- EXERCISE PROMPT
Find the line with "Foto: ANTARA/Prasetia Fauzani" and the line with "an. Menyadari pentingnya" in the entries below; output exactly those two lines, every line between them, and no others.

(Saved entries)
* * * *

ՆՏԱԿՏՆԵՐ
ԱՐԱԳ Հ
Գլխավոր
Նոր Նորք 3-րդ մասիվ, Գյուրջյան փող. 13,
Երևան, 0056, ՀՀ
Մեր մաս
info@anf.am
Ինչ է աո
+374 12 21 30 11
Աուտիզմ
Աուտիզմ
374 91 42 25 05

* * * *

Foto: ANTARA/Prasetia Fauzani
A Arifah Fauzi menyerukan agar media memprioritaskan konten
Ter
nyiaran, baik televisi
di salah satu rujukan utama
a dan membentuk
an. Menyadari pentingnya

* * * *

- YOUR RESPONSE
Foto: ANTARA/Prasetia Fauzani
A Arifah Fauzi menyerukan agar media memprioritaskan konten
Ter
nyiaran, baik televisi
di salah satu rujukan utama
a dan membentuk
an. Menyadari pentingnya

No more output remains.